Well Ordering Principle, Zorn's Lemma, Induction, etc.

Question

I know there are plenty of proofs online that show Induction implies well ordering, well ordering implies induction, zorn's lemma implies induction, etc. and what I seem to be getting is that in most courses professors introduce these by assuming one and proving the others from it, but is there an accessible proof of one that does not assume the others and is self-contained? I don't seem to be finding any. I hate the idea that you more or less have to assume one because the proof of any one of them without using the others is too unaccessible to undergraduate students. Thanks!

Answer 1

It's not that the proof of any one of them without the others is inaccessible; it's that there isn't one. Asking for a proof of Zorn's Lemma without depending on the Well-Ordering Principle (or something similar) is a lot like asking for a proof that even numbers $>2$ are composite without making use of the fact that even numbers are divisible by $2$; it can't be done. Zorn's Lemma is simply not true in a universe in which Well-Ordering fails, and there are mathematical "universes" in which exactly this happens.

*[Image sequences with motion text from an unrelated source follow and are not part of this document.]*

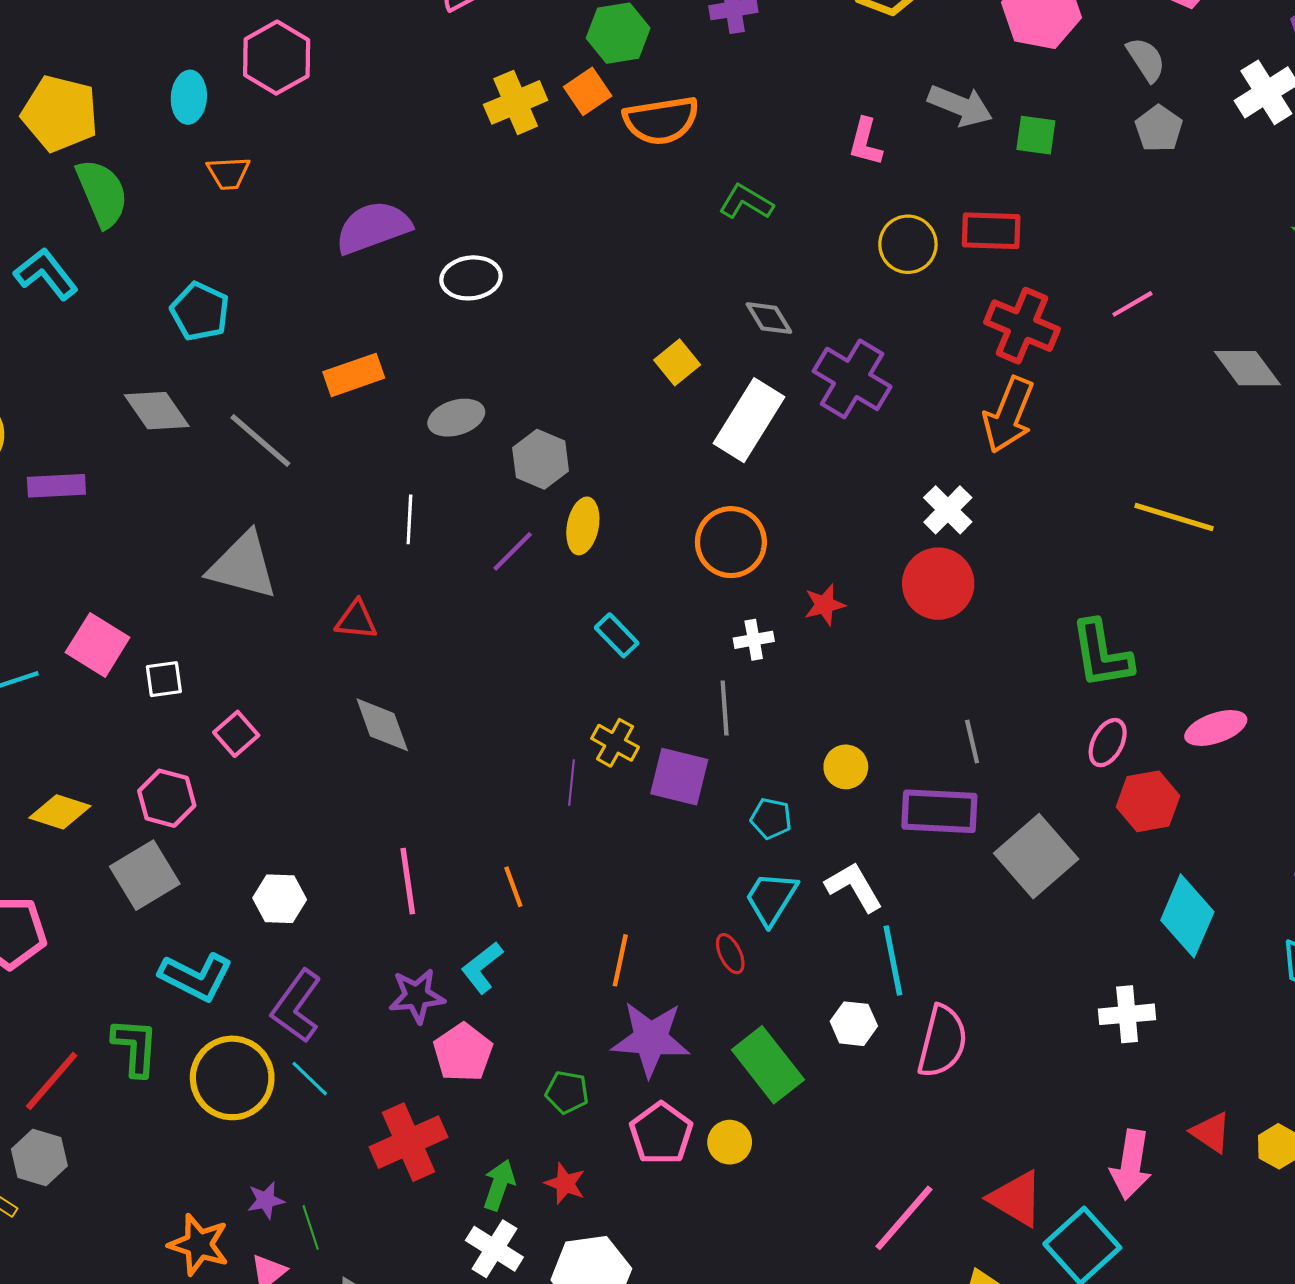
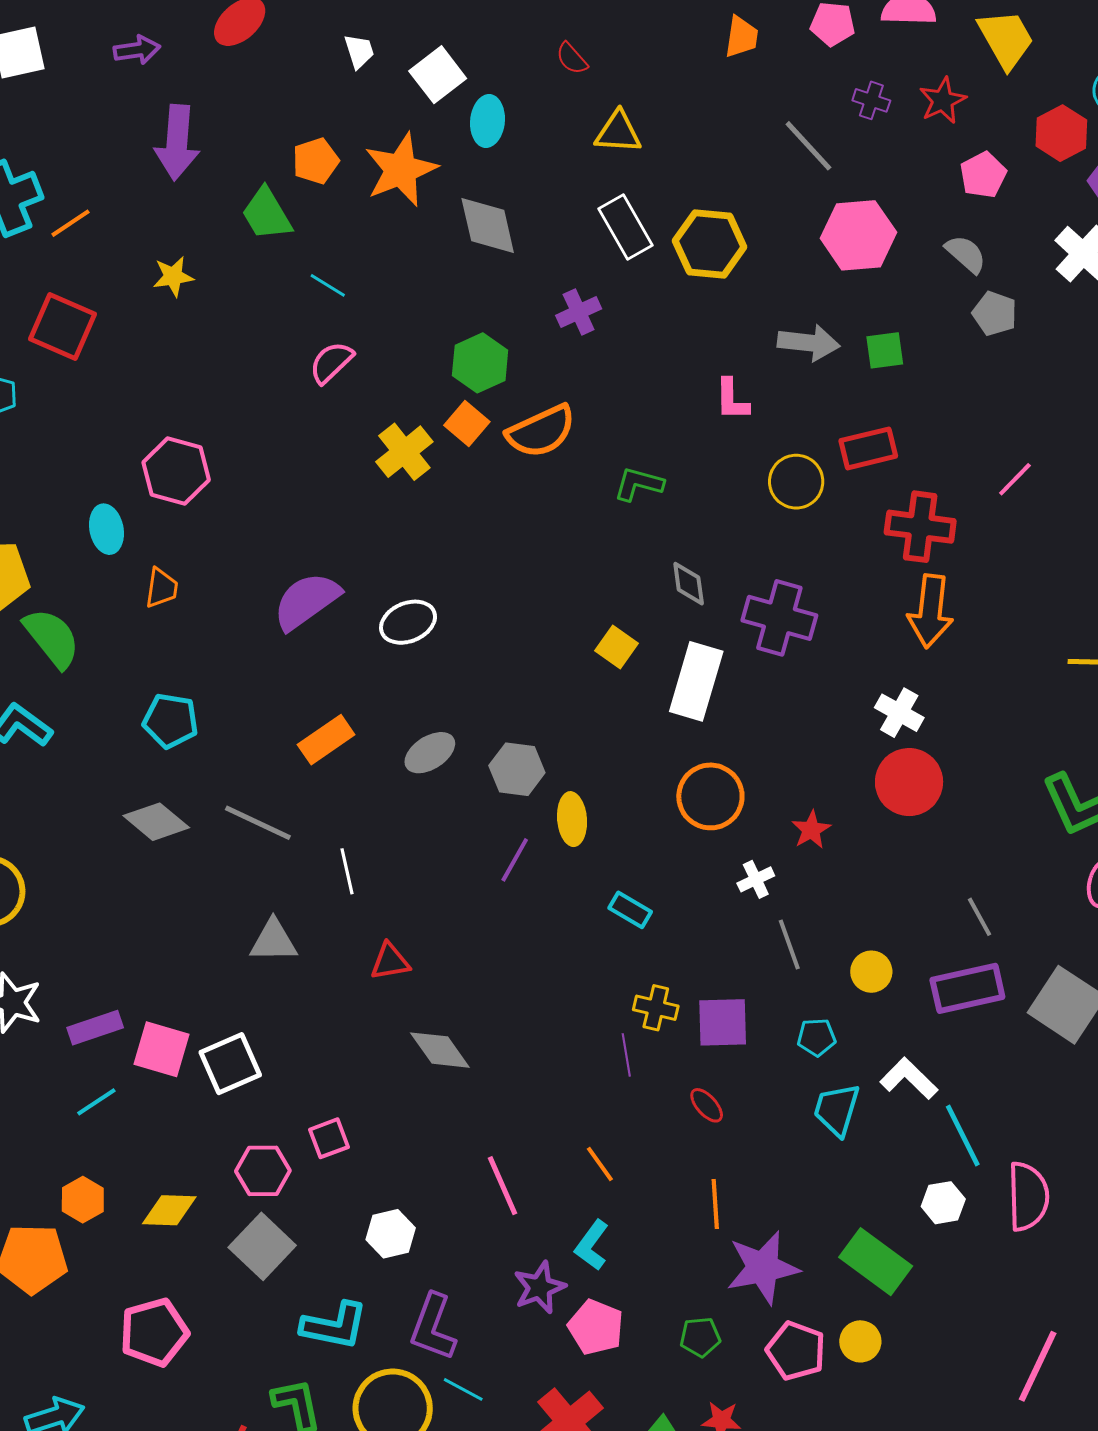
orange trapezoid: (228, 173) -> (162, 588), turned -63
gray diamond: (769, 318) -> (689, 584), turned 39
purple rectangle: (56, 486) -> (95, 1028), moved
white line: (409, 519) -> (347, 871), moved
gray triangle: (243, 566) -> (273, 941), size x0.7
white square: (164, 679) -> (230, 1064), size x1.6
gray line: (725, 708) -> (789, 944), moved
pink square: (236, 734) -> (329, 1138), moved, turned 36
red ellipse: (730, 954) -> (707, 1105), moved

In Zermelo-Frankel set theory, all three of these principles are equivalent to the Axiom of Choice, which is an additional axiom that is independent of the other axioms. Most people wouldn't say that Zorn's Lemma/Well-Ordering/induction are "axiomatic", but they are equivalent to an axiom. A proof of each one from the Axiom of Choice is fairly straightforward, but Well-Ordering is easiest to prove.

Answer 2

All three are variations of the Axiom of Choice: https://en.wikipedia.org/wiki/Axiom_of_choice

There is no ultimate proof because it is an independent axiom.

Answer 3

One needs to start from somewhere.

You some some axioms to prove that $0\neq 1$, because syntactically speaking these are just two constant symbols without any meaning to them. Once you start with some context—some axioms, or structure—then you can prove or disprove that $0\neq 1$ depending on your context.

In set theory, naively we work in a theory which has some semblance to $\sf ZF$ with or without choice. But choice is not very "obvious" or "naive" anymore. And we motivate it by proving the following theorem:

The following are equivalent over $\sf ZF$:

1. The Axiom of Choice;
2. Every set can be well-ordered;
3. Zorn's Lemma.

(And there are many other variants and equivalents which you might have met.)

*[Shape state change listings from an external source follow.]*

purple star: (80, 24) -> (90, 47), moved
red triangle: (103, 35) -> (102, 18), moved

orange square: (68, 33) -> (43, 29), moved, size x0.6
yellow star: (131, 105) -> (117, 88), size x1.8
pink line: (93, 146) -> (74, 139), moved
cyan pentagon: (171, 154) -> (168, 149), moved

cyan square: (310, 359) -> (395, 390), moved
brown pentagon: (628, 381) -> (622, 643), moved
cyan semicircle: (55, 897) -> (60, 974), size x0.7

But to prove three things are equivalent, we first assume the first and prove the second; then assume the second and prove the third; and finally assume the third and prove the first.

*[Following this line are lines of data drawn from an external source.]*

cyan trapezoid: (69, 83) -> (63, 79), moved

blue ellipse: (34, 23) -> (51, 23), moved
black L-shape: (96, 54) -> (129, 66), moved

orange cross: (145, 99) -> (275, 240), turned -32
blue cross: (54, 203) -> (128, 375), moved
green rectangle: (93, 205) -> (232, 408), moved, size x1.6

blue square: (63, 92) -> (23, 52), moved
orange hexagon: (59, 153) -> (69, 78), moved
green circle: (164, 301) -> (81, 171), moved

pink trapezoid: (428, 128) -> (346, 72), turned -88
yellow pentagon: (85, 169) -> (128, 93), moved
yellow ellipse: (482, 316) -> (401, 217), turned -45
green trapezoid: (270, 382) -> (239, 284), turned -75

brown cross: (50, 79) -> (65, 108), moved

So to your question, you cannot prove Zorn's lemma without assuming the axiom of choice, in one way or another. This is just how mathematics work. And their equivalence show that assuming one is the same as assuming any of them. So either one can be taken as your axiom, in which case you could prove the rest.

Answer 4

There are 3 well known equivalent statements:

1. Axiom of choice
2. Zorn's lemma
3. Well ordering principle

Further, there is a tool of the set theory which does not require any of these, it is called transfinite recursion.

But I see these three "equivalent" statements a bit differently. Of course, they are equivalent, but you do not need anything advanced (I mean transfinite recursion, ordinals, etc.) to prove 1 from 2 or from 3. On the other hand, you need the transfinite recursion for proving 2 or 3 from 1. Moreover, 1 is really intuitive, there is a reason why to consider it as an axiom.

So in my view, 2 and 3 are just theorems of set theory which can be proved using the axiom of choice (as well as other axioms) and the transfinite recursion. And these two theorems happened to be so strong and general that they can prove each other and the original axiom.